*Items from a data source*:
• • • •

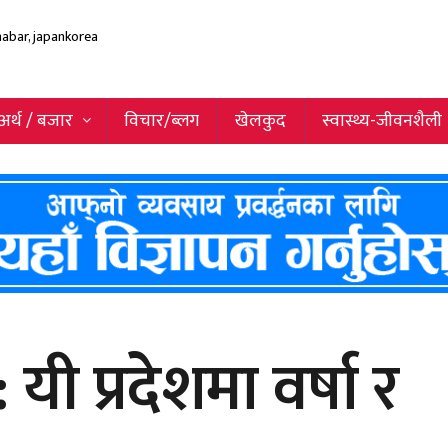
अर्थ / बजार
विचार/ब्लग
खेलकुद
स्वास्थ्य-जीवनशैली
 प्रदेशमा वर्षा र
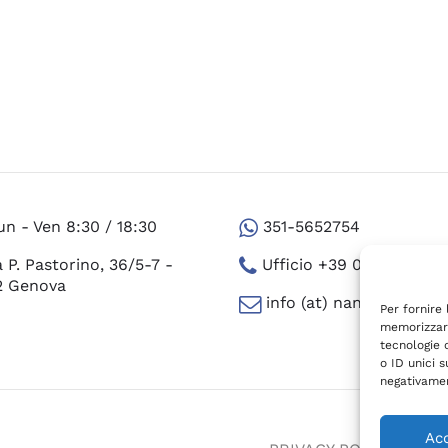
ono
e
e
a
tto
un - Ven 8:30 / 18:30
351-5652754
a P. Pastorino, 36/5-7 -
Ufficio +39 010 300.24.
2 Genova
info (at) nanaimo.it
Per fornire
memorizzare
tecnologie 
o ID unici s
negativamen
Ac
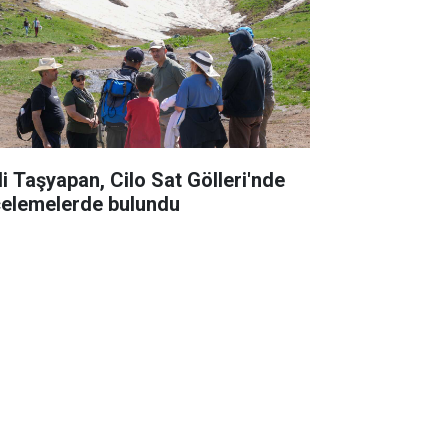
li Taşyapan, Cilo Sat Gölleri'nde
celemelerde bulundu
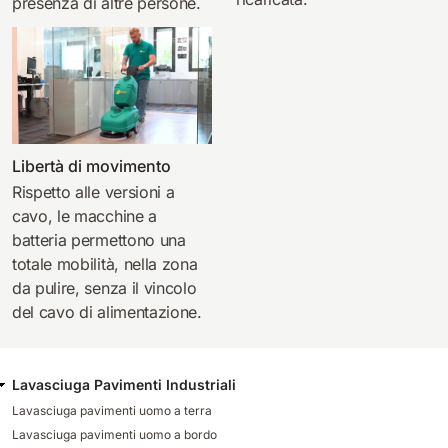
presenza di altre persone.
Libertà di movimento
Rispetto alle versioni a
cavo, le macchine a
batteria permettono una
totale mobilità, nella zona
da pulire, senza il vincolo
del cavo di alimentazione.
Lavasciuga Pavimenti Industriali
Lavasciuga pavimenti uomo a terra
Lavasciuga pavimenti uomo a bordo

• • • •

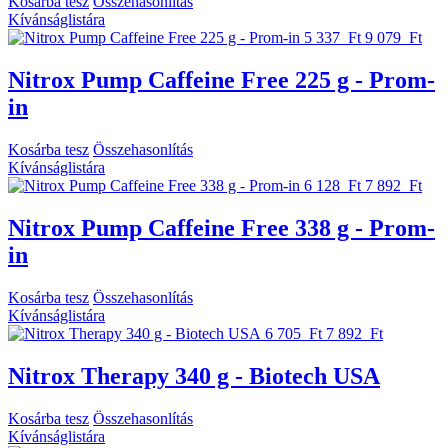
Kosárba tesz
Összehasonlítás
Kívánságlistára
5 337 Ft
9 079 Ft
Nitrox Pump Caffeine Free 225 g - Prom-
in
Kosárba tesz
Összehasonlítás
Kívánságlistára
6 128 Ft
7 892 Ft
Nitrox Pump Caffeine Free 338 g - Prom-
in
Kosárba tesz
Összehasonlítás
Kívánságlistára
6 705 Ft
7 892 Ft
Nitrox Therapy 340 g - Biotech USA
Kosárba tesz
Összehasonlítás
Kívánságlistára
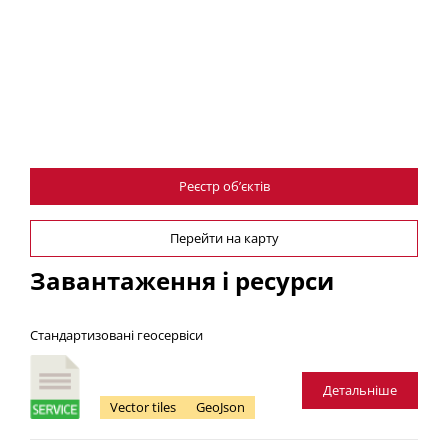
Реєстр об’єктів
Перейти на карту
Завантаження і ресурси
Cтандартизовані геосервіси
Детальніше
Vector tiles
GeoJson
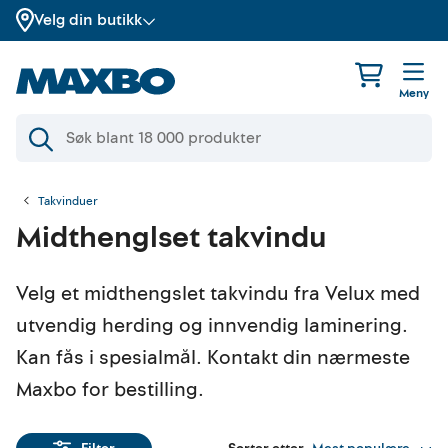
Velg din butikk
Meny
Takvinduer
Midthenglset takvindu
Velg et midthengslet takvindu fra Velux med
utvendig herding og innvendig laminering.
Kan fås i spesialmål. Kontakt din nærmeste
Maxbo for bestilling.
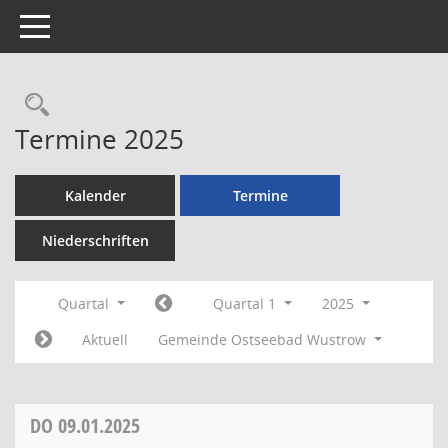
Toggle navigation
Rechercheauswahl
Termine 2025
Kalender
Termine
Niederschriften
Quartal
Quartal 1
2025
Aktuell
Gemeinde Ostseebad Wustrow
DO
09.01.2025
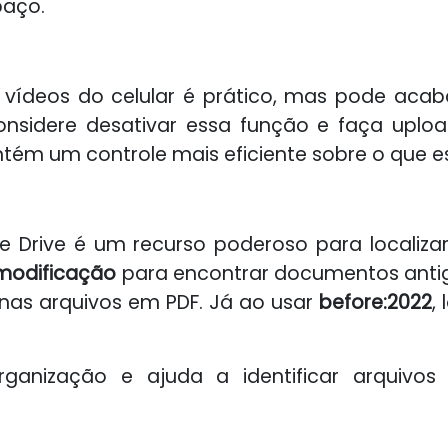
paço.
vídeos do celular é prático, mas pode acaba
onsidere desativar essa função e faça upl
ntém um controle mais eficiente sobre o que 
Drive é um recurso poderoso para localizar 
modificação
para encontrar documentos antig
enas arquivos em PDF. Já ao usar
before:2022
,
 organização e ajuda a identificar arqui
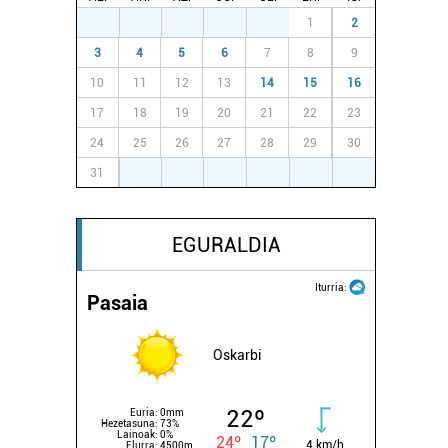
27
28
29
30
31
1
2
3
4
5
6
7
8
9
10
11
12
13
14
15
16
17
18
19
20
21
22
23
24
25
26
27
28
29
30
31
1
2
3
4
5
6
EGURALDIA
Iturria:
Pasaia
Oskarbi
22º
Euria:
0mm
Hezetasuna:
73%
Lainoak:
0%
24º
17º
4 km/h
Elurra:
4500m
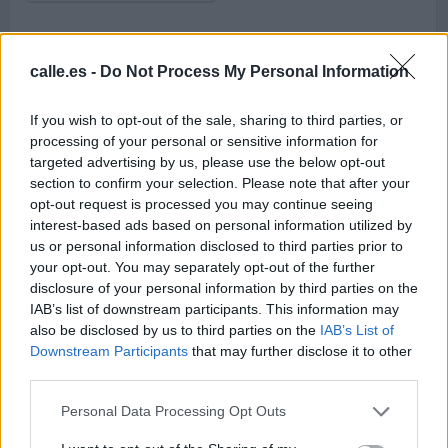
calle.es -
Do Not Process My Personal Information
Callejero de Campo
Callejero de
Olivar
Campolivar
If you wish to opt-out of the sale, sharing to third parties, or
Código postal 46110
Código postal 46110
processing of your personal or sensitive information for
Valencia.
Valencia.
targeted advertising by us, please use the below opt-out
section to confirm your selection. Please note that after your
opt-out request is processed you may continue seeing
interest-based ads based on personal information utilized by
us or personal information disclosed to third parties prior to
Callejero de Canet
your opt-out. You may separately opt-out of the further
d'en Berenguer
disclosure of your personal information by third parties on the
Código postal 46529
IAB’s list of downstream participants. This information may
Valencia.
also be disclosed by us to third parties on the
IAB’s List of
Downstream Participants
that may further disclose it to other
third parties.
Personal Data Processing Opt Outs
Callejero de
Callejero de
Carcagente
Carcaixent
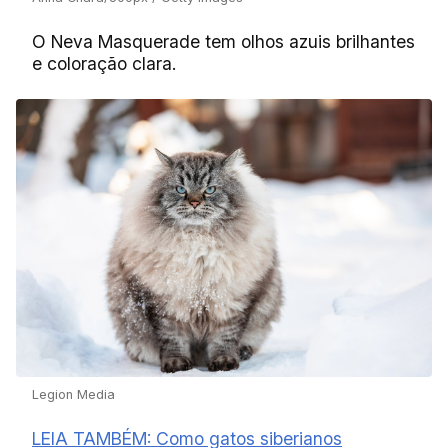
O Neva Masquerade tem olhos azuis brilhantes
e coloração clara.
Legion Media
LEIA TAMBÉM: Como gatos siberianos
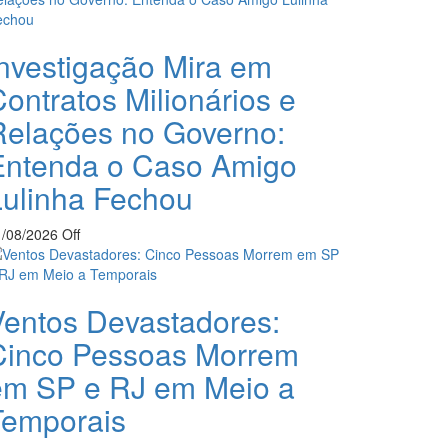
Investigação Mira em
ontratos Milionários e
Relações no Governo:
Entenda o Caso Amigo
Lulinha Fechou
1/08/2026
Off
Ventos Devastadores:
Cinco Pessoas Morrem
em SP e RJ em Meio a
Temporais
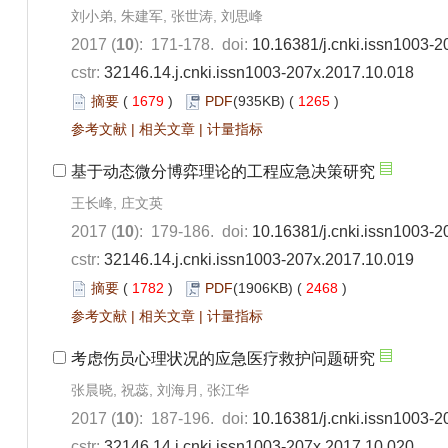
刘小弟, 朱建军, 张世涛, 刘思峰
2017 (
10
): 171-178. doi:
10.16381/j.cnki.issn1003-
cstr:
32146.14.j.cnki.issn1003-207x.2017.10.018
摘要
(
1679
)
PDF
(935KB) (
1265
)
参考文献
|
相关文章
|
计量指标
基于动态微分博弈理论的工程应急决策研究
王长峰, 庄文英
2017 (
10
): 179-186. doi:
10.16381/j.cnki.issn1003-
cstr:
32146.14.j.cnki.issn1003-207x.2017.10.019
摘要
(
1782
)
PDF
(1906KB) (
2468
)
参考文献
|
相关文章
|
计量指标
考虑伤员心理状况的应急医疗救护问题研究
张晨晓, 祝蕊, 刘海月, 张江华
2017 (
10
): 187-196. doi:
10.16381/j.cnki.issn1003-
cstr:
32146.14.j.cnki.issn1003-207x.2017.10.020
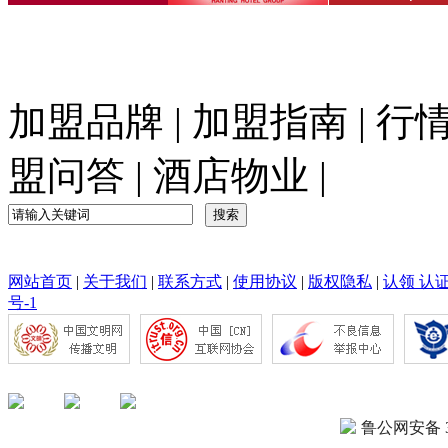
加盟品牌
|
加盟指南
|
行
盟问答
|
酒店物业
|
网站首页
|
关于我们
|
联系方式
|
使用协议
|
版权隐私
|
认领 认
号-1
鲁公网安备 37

• • • •

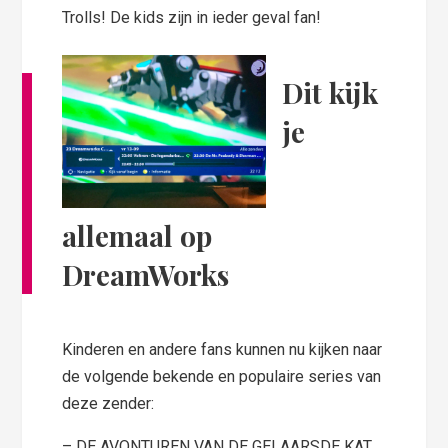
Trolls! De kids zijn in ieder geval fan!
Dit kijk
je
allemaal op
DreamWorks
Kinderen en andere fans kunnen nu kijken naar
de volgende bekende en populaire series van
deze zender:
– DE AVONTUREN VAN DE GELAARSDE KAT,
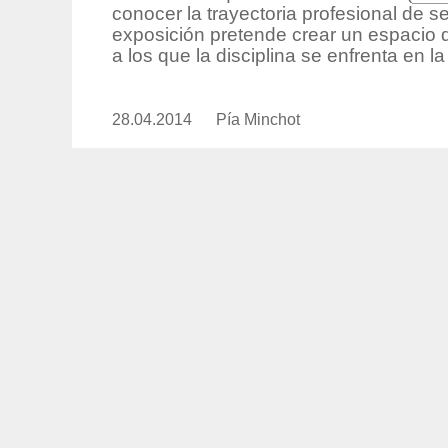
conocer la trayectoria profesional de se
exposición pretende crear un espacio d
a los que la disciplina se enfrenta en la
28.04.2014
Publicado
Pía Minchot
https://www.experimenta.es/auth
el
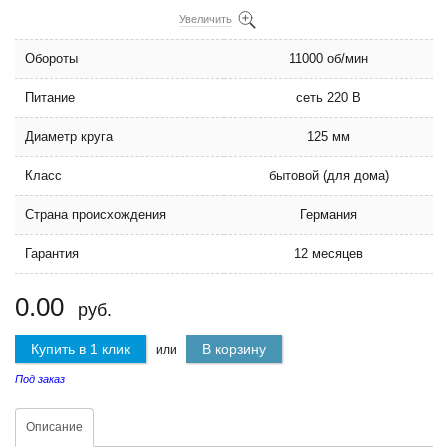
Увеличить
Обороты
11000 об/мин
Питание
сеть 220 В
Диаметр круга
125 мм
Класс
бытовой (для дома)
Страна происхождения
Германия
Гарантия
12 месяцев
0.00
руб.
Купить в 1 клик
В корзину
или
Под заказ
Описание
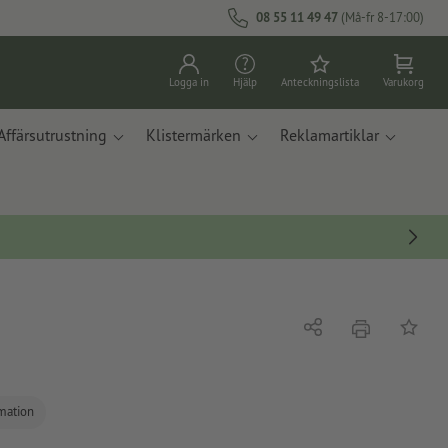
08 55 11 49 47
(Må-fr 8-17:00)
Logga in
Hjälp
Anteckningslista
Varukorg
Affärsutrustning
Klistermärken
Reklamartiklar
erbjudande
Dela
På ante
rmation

• • • •

Could you return every line from the entries above in which the string "third" occurs?

If you wish to opt-out of the sale, sharing to third parties, or
us or personal information disclosed to third parties prior to
disclosure of your personal information by third parties on the
also be disclosed by us to third parties on the
third parties.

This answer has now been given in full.